卷:56 | |
Antiproliferative activity of the ellagic acid-derived gut microbiota isourolithin A and comparison with its urolithin A isomer: the role of cell metabolism | |
Gonzalez-Sarrias, Antonio ; Angeles Nunez-Sanchez, Maria ; Garcia-Villalba, Rocio ; Tomas-Barberan, Francisco A. ; Carlos Espin, Juan | |
CSIC, Dept Food Sci & Technol | |
关键词: Urolithins; Isourolithin A; Ellagic acid; Cell cycle; Apoptosis; Colon cancer; | |
DOI : 10.1007/s00394-015-1131-7 | |
学科分类:食品科学和技术 | |
【 摘 要 】
Urolithins, metabolites produced by the gut microbiota from ellagic acid, have been acknowledged with cancer chemopreventive activity.
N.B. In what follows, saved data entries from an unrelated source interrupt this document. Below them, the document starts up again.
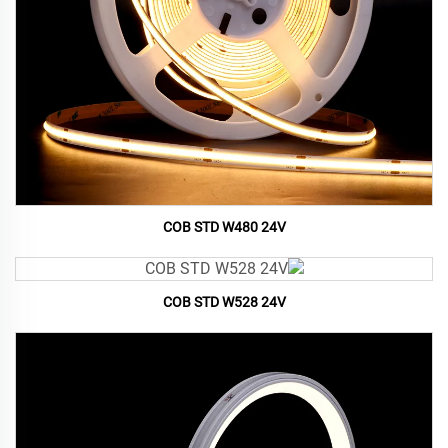
COB STD W480 24V
COB STD W528 24V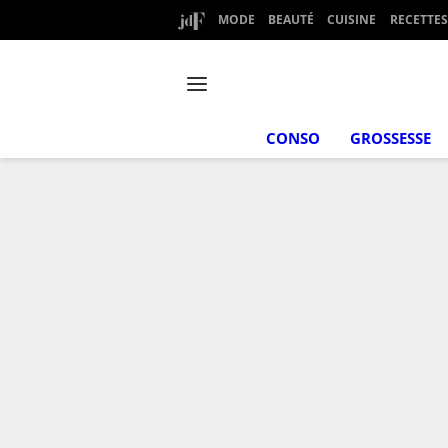
MODE
BEAUTÉ
CUISINE
RECETTES
CONSO
GROSSESSE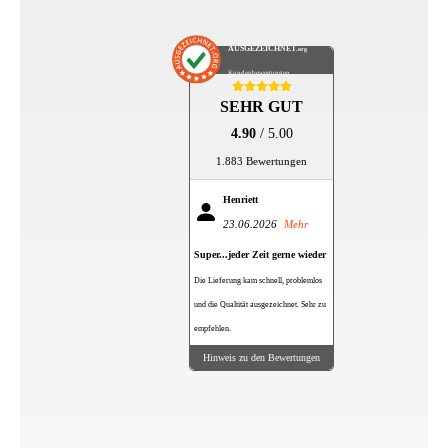
AUSGEZEICHNET
.org
Kundenbewertungen
SEHR GUT
4.90
/ 5.00
1.883 Bewertungen
Henriett
23.06.2026
Mehr
Super...jeder Zeit gerne wieder
Die Lieferung kam schnell, problemlos
und die Qualtität ausgezeichnet. Sehr zu
empfehlen.
Hinweis zu den Bewertungen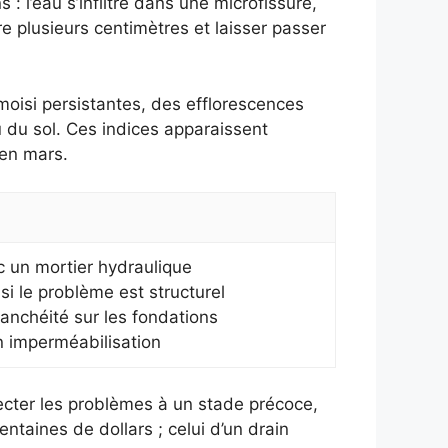
: l’eau s’infiltre dans une microfissure,
dre plusieurs centimètres et laisser passer
moisi persistantes, des efflorescences
u du sol. Ces indices apparaissent
 en mars.
c un mortier hydraulique
 si le problème est structurel
nchéité sur les fondations
n imperméabilisation
ecter les problèmes à un stade précoce,
ntaines de dollars ; celui d’un drain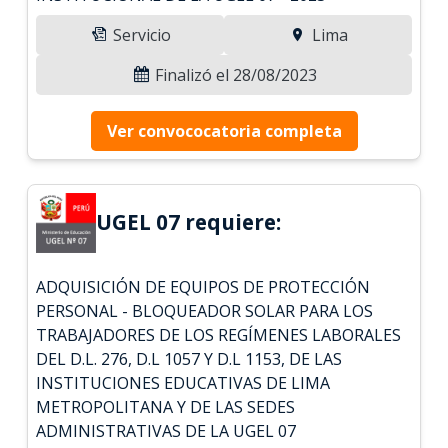
Servicio
Lima
Finalizó el 28/08/2023
Ver convococatoria completa
UGEL 07 requiere:
ADQUISICIÓN DE EQUIPOS DE PROTECCIÓN
PERSONAL - BLOQUEADOR SOLAR PARA LOS
TRABAJADORES DE LOS REGÍMENES LABORALES
DEL D.L. 276, D.L 1057 Y D.L 1153, DE LAS
INSTITUCIONES EDUCATIVAS DE LIMA
METROPOLITANA Y DE LAS SEDES
ADMINISTRATIVAS DE LA UGEL 07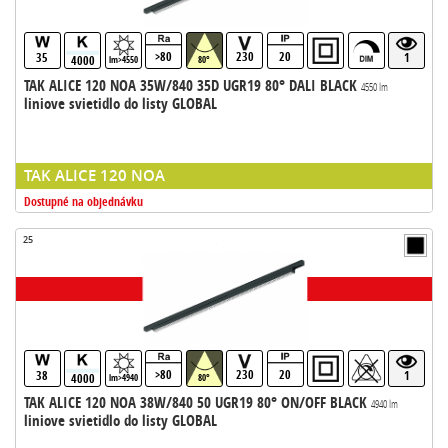
>80
230
20
35
1
4000
lm>4550
80°
TAK ALICE 120 NOA 35W/840 35D UGR19 80° DALI BLACK
4550 lm
liniove svietidlo do listy GLOBAL
TAK ALICE 120 NOA
Dostupné na objednávku
25
>80
230
20
38
1
4000
lm>4940
80°
TAK ALICE 120 NOA 38W/840 50 UGR19 80° ON/OFF BLACK
4940 lm
liniove svietidlo do listy GLOBAL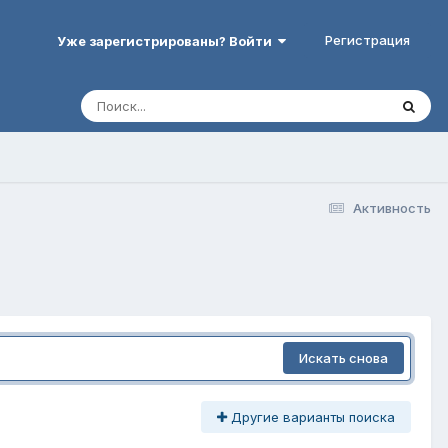
Регистрация
Уже зарегистрированы? Войти
Активность
Искать снова
Другие варианты поиска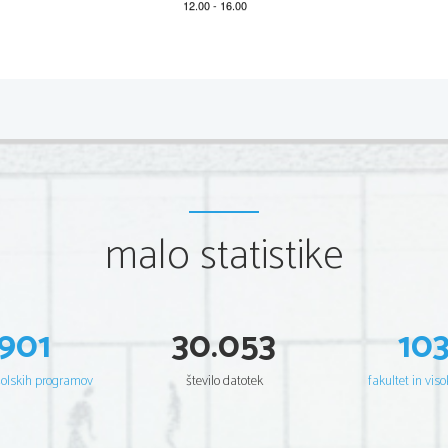
2 
Scientia  Est  Potentia  Scientia  Est  Potentia  Scientia  Est  Potentia
Scientia  Est  Potentia  Scientia  Est  Potentia  Scientia  Est  Potentia
Scientia  Est  Potentia  Scientia  Est  Potentia  Scientia  Est  Potentia
Scientia  Est  Potentia  Scientia  Est  Potentia  Scientia  Est  Potentia
Scientia  Est  Potentia  Scientia  Est  Potentia  Scientia  Est  Potentia
Scientia  Est  Potentia  Scientia  Est  Potentia  Scientia  Est  Potentia
Scientia  Est  Potentia  Scientia  Est  Potentia  Scientia  Est  Potentia
Scientia  Est  Potentia  Scientia  Est  Potentia  Scientia  Est  Potentia
Scientia  Est  Potentia  Scientia  Est  Potentia  Scientia  Est  Potentia
Scientia  Est  Potentia  Scientia  Est  Potentia  Scientia  Est  Potentia
Scientia  Est  Potentia  Scientia  Est  Potentia  Scientia  Est  Potentia
Scientia  Est  Potentia  Scientia  Est  Potentia  Scientia  Est  Potentia
malo statistike
Scientia  Est  Potentia  Scientia  Est  Potentia  Scientia  Est  Potentia
Scientia  Est  Potentia  Scientia  Est  Potentia  Scientia  Est  Potentia
Scientia  Est  Potentia  Scientia  Est  Potentia  Scientia  Est  Potentia
Scientia  Est  Potentia  Scientia  Est  Potentia  Scientia  Est  Potentia
Scientia  Est  Potentia  Scientia  Est  Potentia  Scientia  Est  Potentia
Scientia  Est  Potentia  Scientia  Est  Potentia  Scientia  Est  Potentia
Scientia  Est  Potentia  Scientia  Est  Potentia  Scientia  Est  Potentia
Scientia  Est  Potentia  Scientia  Est  Potentia  Scientia  Est  Potentia
901
30.053
10
Scientia  Est  Potentia  Scientia  Est  Potentia  Scientia  Est  Potentia
Scientia  Est  Potentia  Scientia  Est  Potentia  Scientia  Est  Potentia
Scientia  Est  Potentia  Scientia  Est  Potentia  Scientia  Est  Potentia
Scientia  Est  Potentia  Scientia  Est  Potentia  Scientia  Est  Potentia
Scientia  Est  Potentia  Scientia  Est  Potentia  Scientia  Est  Potentia
šolskih programov
število datotek
fakultet in viso
Scientia  Est  Potentia  Scientia  Est  Potentia  Scientia  Est  Potentia
Scientia  Est  Potentia  Scientia  Est  Potentia  Scientia  Est  Potentia
Scientia  Est  Potentia  Scientia  Est  Potentia  Scientia  Est  Potentia
Scientia  Est  Potentia  Scientia  Est  Potentia  Scientia  Est  Potentia
Scientia  Est  Potentia  Scientia  Est  Potentia  Scientia  Est  Potentia
Scientia  Est  Potentia  Scientia  Est  Potentia  Scientia  Est  Potentia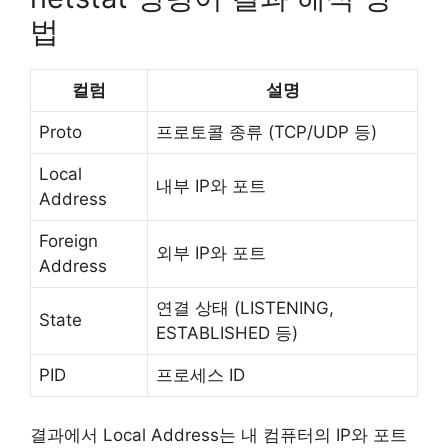
법
컬럼
설명
Proto
프로토콜 종류 (TCP/UDP 등)
Local
내부 IP와 포트
Address
Foreign
외부 IP와 포트
Address
연결 상태 (LISTENING,
State
ESTABLISHED 등)
PID
프로세스 ID
결과에서 Local Address는 내 컴퓨터의 IP와 포트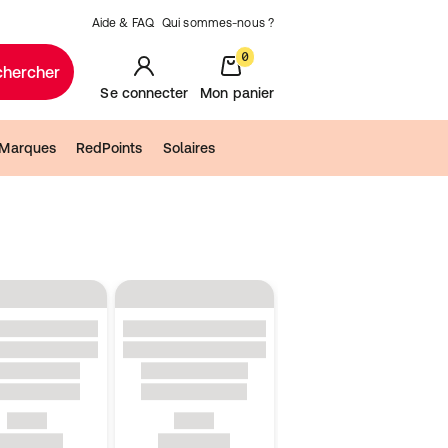
Aide & FAQ
Qui sommes-nous ?
0
chercher
Se connecter
Mon panier
Marques
RedPoints
Solaires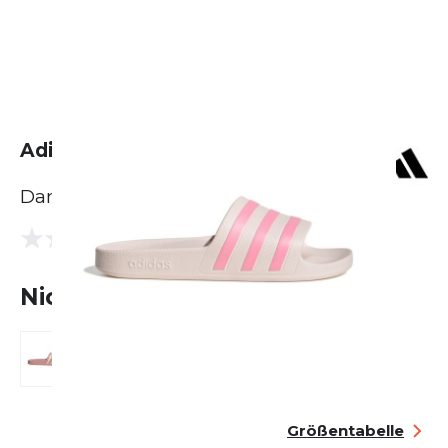
Adidas Adilette Aqua
Damen
(0 Bewertungen)
0.0
Nicht lieferbar
Größentabelle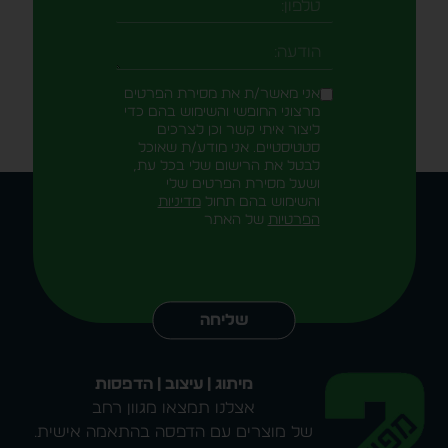
אני מאשר/ת את מסירת הפרטים
מרצוני החופשי והשימוש בהם כדי
ליצור איתי קשר וכן לצרכים
סטטיסטיים. אני מודע/ת שאוכל
לבטל את הרישום שלי בכל עת,
ושעל מסירת הפרטים שלי
והשימוש בהם תחול
מדיניות
הפרטיות
של האתר
Alternative:
שליחה
מיתוג | עיצוב | הדפסות
אצלנו תמצאו מגוון רחב
של מוצרים עם הדפסה בהתאמה אישית.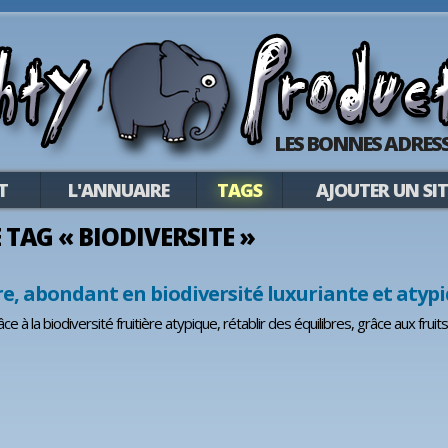
LES BONNES ADRESS
T
L'ANNUAIRE
TAGS
AJOUTER UN SIT
E TAG « BIODIVERSITE »
re, abondant en biodiversité luxuriante et atyp
e à la biodiversité fruitière atypique, rétablir des équilibres, grâce aux frui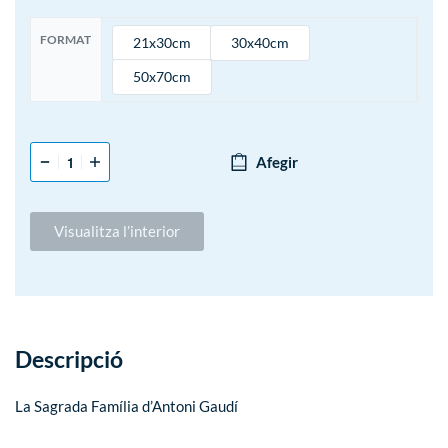
FORMAT
21x30cm
30x40cm
50x70cm
Afegir
Visualitza l’interior
Descripció
La Sagrada Família d’Antoni Gaudí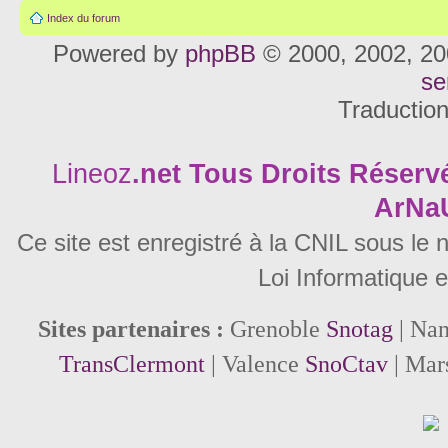
Index du forum
Powered by
phpBB
© 2000, 2002, 20
se
Traductio
Lineoz
.net
Tous Droits Réservé
ArNa
Ce site est enregistré à la CNIL sous le
Loi Informatique e
Sites partenaires :
Grenoble
Snotag
| Na
TransClermont
| Valence
SnoCtav
| Mar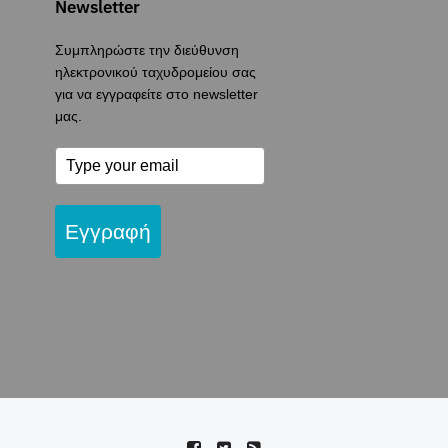
Newsletter
Συμπληρώστε την διεύθυνση
ηλεκτρονικού ταχυδρομείου σας
για να εγγραφείτε στο newsletter
μας.
Εγγραφή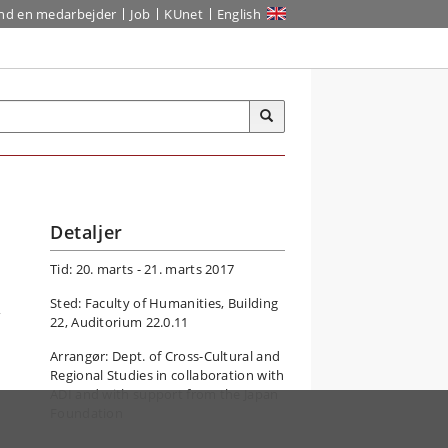
ind en medarbejder
Job
KUnet
English
Detaljer
Tid: 20. marts - 21. marts 2017
Sted: Faculty of Humanities, Building
y
22, Auditorium 22.0.11
Arrangør: Dept. of Cross-Cultural and
Regional Studies in collaboration with
ADI and with support from the Japan
Foundation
Although urolithin A (Uro-A) has been reported to be the most active one, 10-50 % of humans can also produce the isomer isourolithin A (IsoUro-A). However, no biological activity for IsoUro-A has been reported so far. Herein, we describe for the first time the antiproliferative effect of IsoUro-A, compared to Uro-A, against both human colon cancer (Caco-2) and normal (CCD18-Co) cell lines. Cell proliferation was evaluated by MTT and Trypan blue exclusion assays. Cell cycle was analyzed by flow cytometry and apoptosis measured by the Annexin V/PI method. Finally, urolithins metabolism was analyzed by HPLC-DAD-MS/MS. IsoUro-A inhibited the proliferation of Caco-2 cells in a time- and dose-dependent manner, though it was significantly lower than Uro-A (IC50 = 69.7 +/- 4.5 and 49.2 +/- 3.8 mu M at 48 h, respectively). Both urolithins arrested Caco-2 cell cycle at S and G(2)/M phases and induced apoptosis at concentrations previously found in human colon tissues. Notably, Caco-2 cells glucuronidated more efficiently IsoUro-A than Uro-A (similar to 50 vs. similar to 20 % of conversion after 48 h, respectively). Both Uro-A and IsoUro-A glucuronides did not exert antiproliferative effects. In addition, cell growth inhibition was higher in Caco-2 than in normal cells. IsoUro-A exerts strong antiproliferative activity, which is reduced by the extensive glucuronidation at 9-position in cancer cells. Further studies are needed to elucidate whether the in vitro structure-activity relationship found for Uro-A and IsoUro-A plays any role in humans.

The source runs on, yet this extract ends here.